[DATA — start]

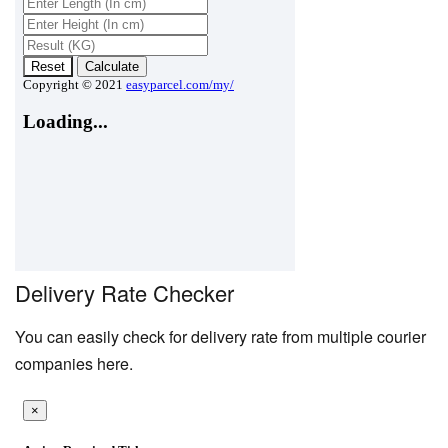
Delivery Rate Checker
You can easily check for delivery rate from multiple courier
companies here.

[DATA — finish]

▶ [TASK PROMPT]
Omit the pictures, then give all the lines above again exactly.

▶ [RESULT OF THIS EXERCISE]
Delivery Rate Checker
You can easily check for delivery rate from multiple courier
companies here.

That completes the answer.